Source records:
-.-.-

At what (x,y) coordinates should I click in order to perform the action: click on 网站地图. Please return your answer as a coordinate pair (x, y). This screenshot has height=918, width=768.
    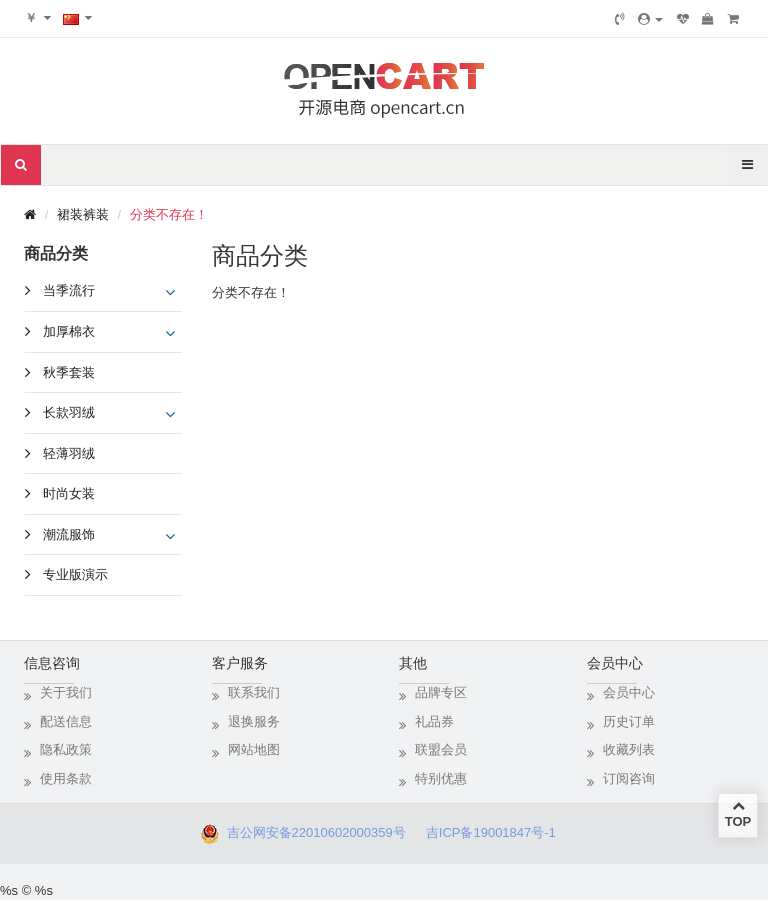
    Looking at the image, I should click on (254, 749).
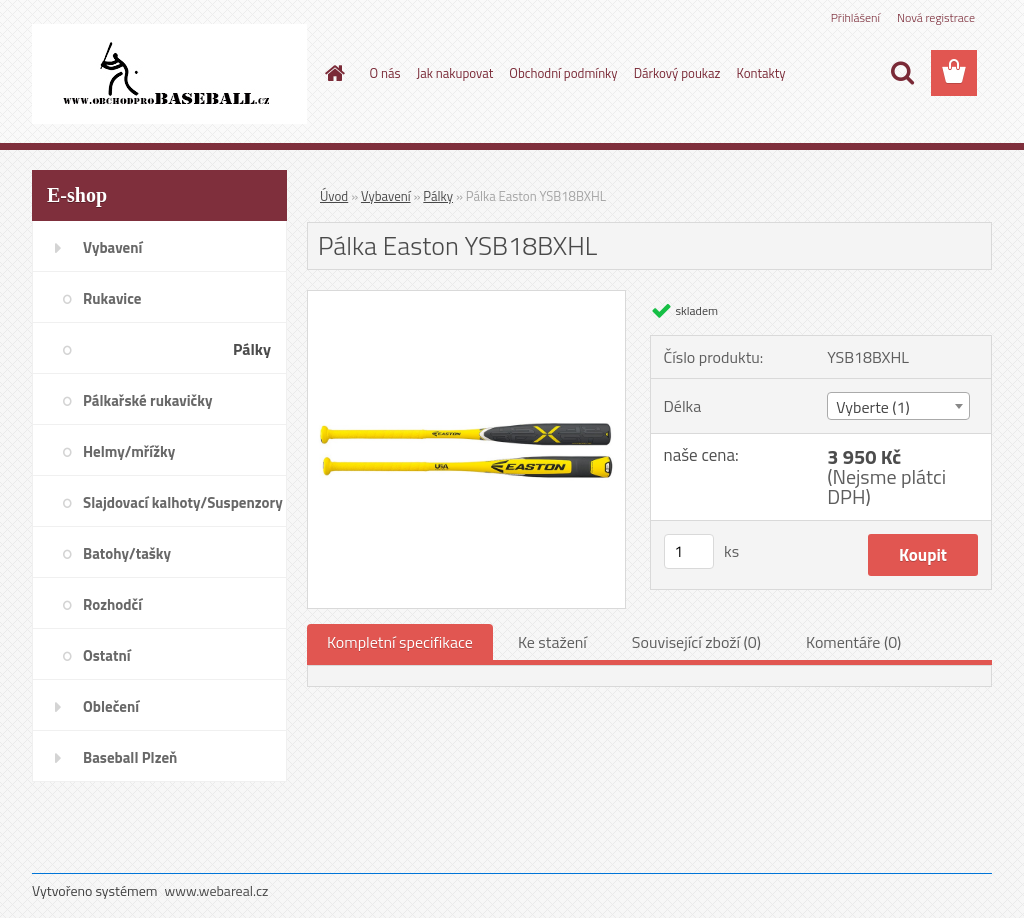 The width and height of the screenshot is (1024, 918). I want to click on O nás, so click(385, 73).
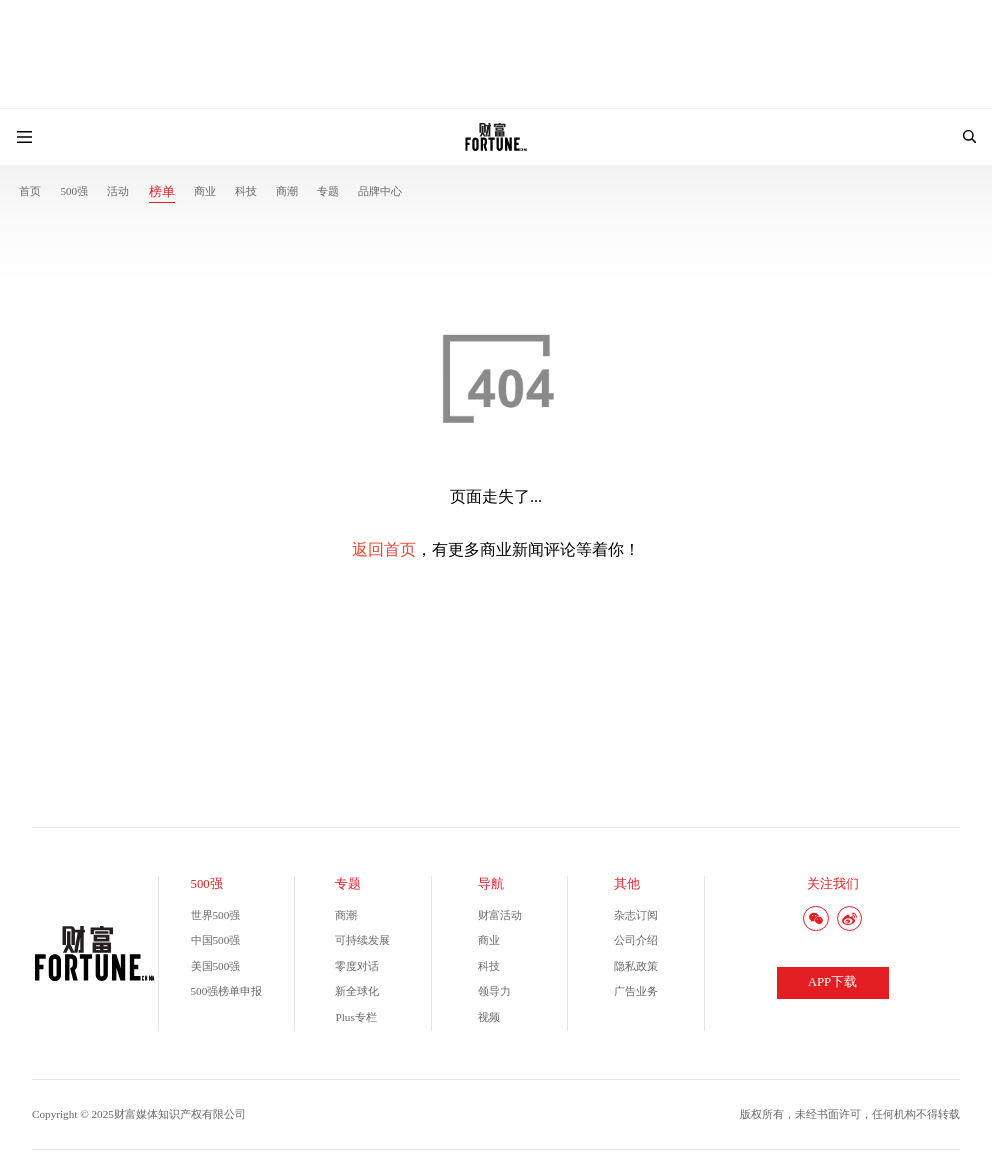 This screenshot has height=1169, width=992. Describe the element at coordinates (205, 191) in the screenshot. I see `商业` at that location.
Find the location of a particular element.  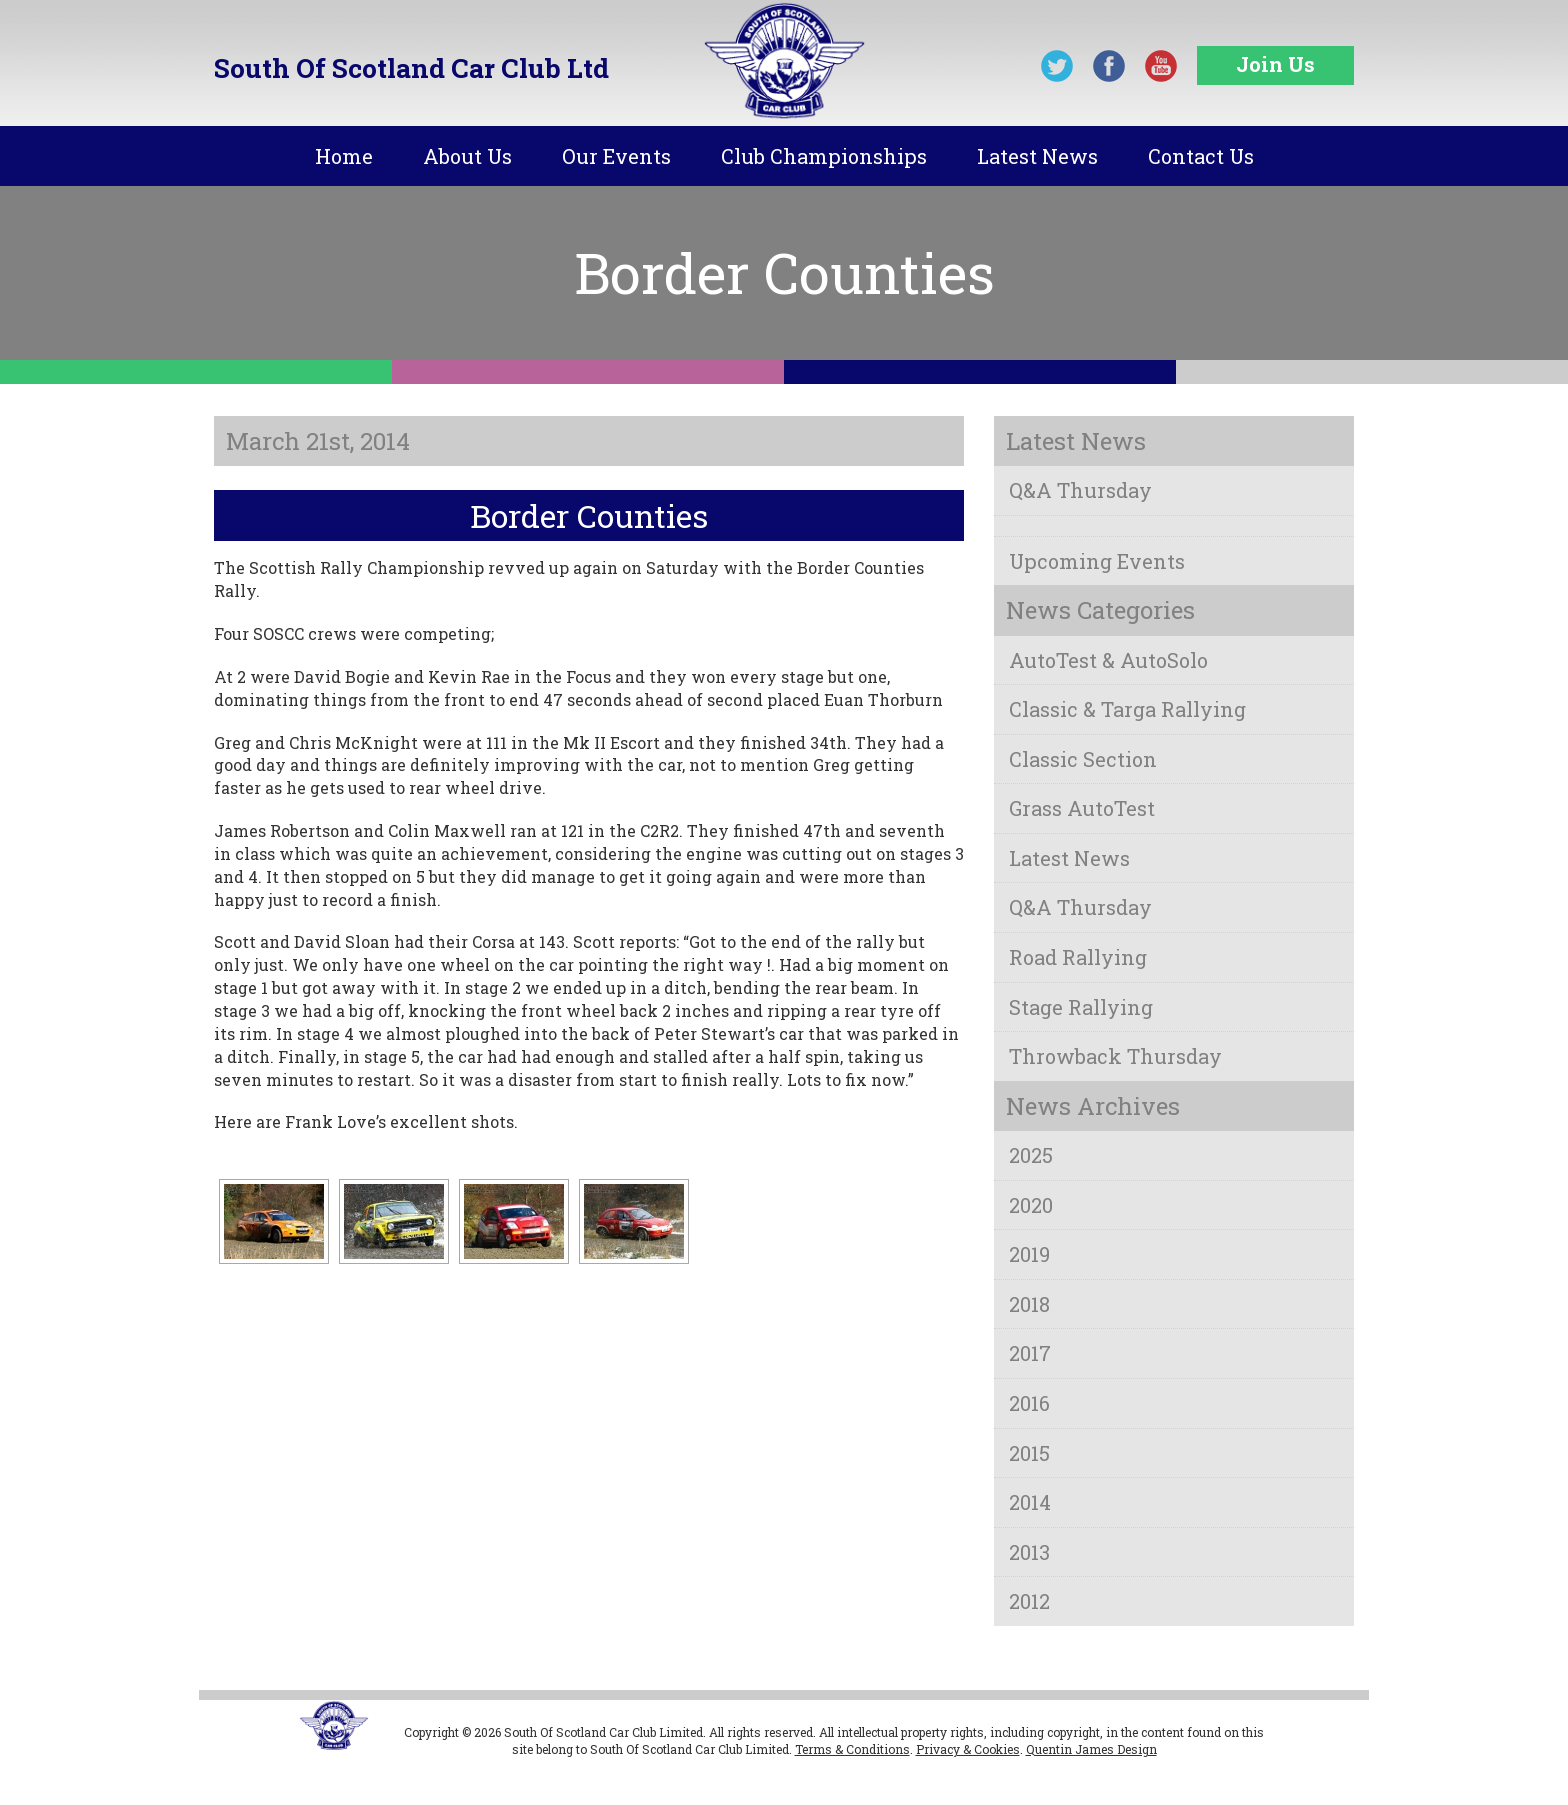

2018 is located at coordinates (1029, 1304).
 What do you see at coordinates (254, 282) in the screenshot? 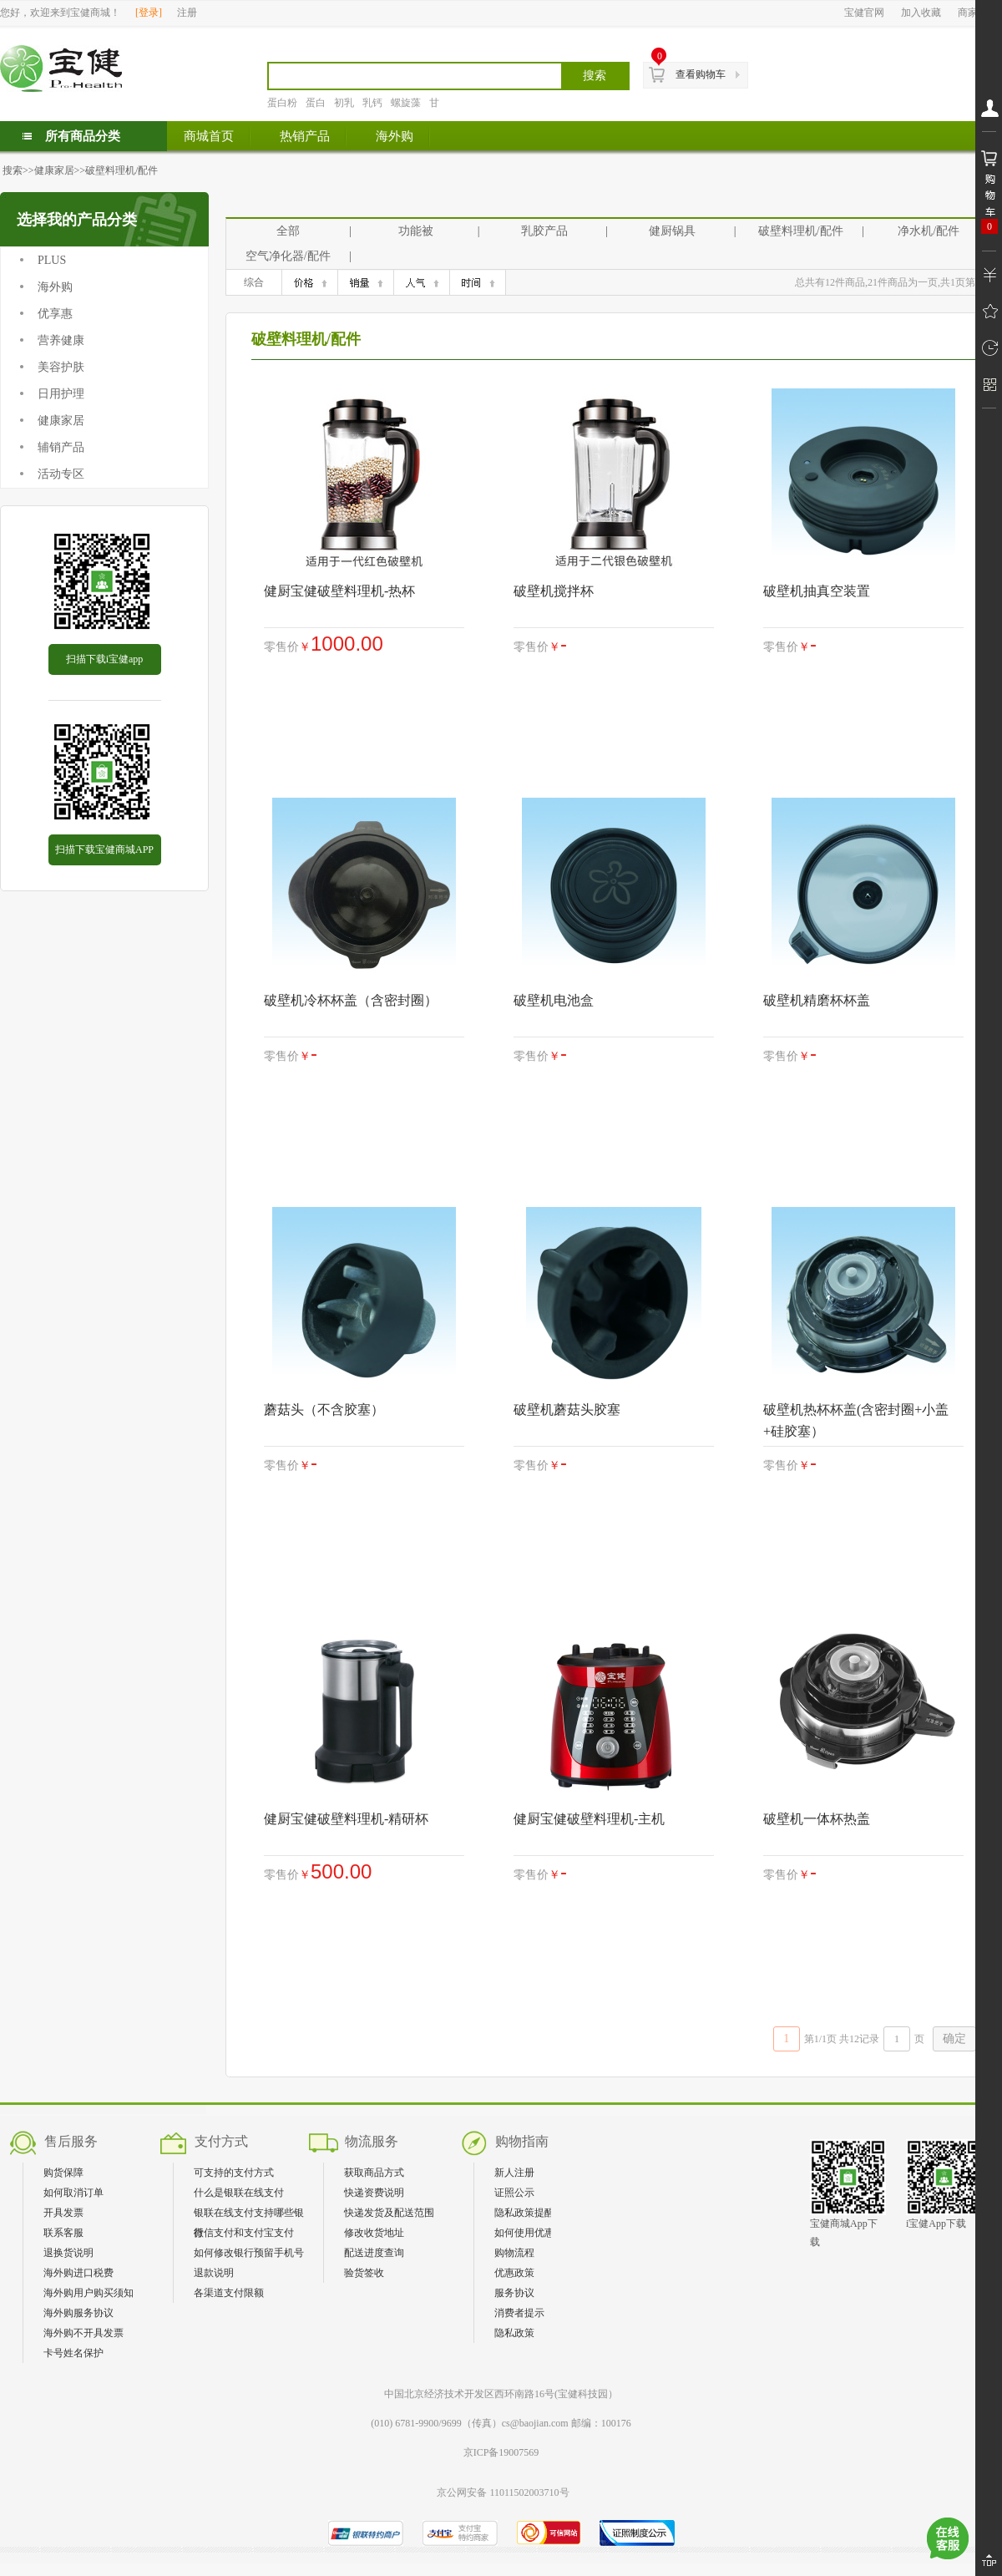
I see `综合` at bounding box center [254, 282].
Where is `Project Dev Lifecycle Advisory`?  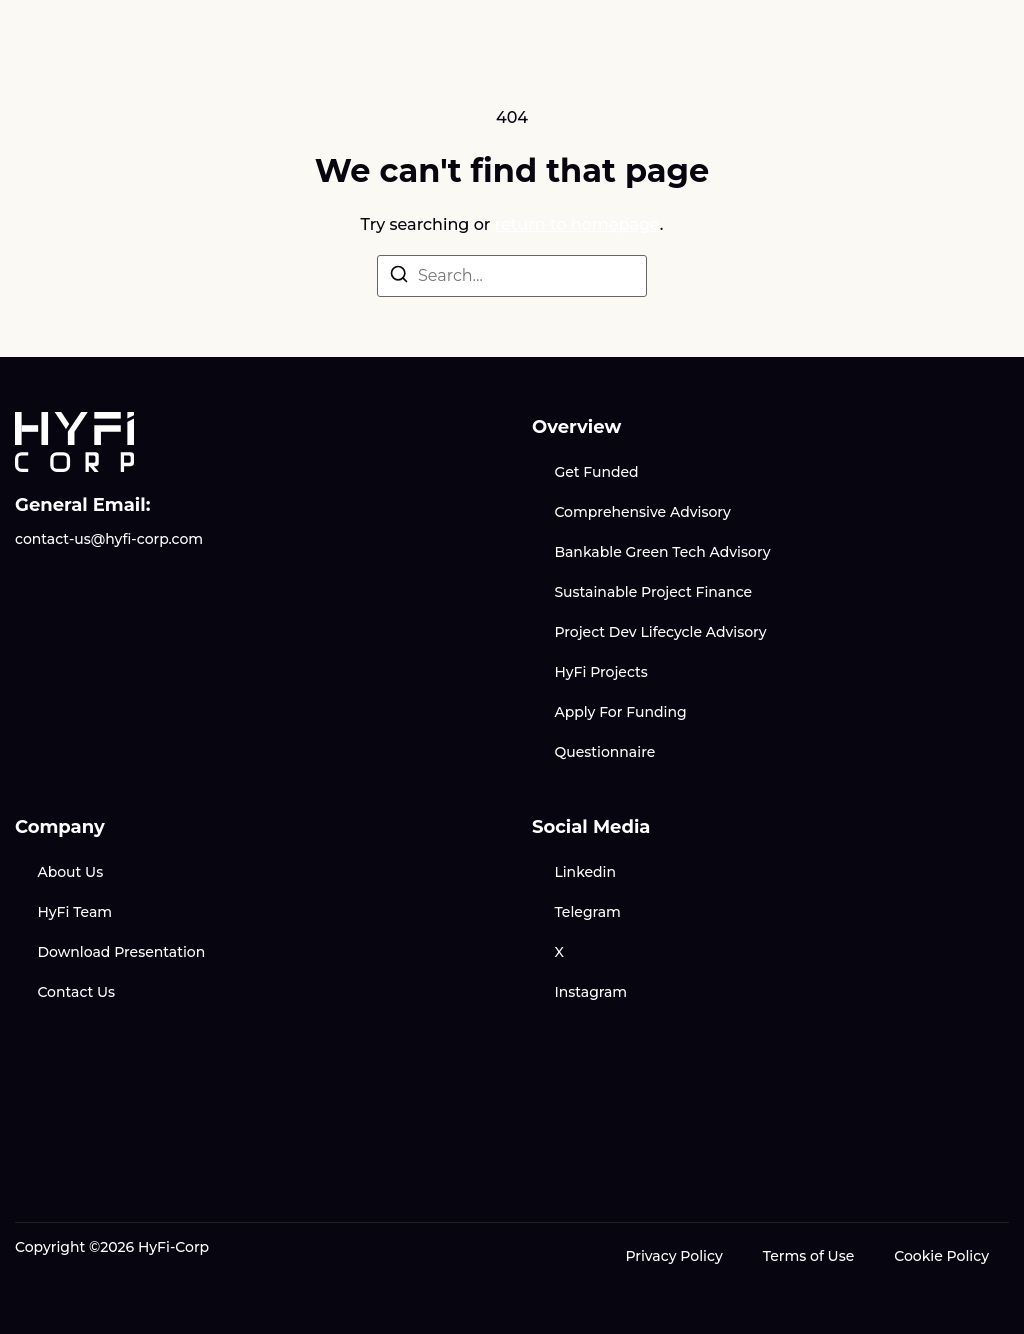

-.-.-

WHAT NEEDS TO BE DONE:
Write out every record exactly. Leave the pictures out.

EXERCISE ANSWER:
At what (x,y) coordinates should I click in order to perform the action: click on 网站地图. Please return your answer as a coordinate pair (x, y). This screenshot has height=918, width=768.
    Looking at the image, I should click on (254, 749).
 The width and height of the screenshot is (1024, 918). I want to click on O nás, so click(385, 73).
 This screenshot has height=1169, width=992. Describe the element at coordinates (205, 191) in the screenshot. I see `商业` at that location.
Find the location of a particular element.  

2018 is located at coordinates (1029, 1304).
 What do you see at coordinates (254, 282) in the screenshot? 
I see `综合` at bounding box center [254, 282].
Where is `Project Dev Lifecycle Advisory`?  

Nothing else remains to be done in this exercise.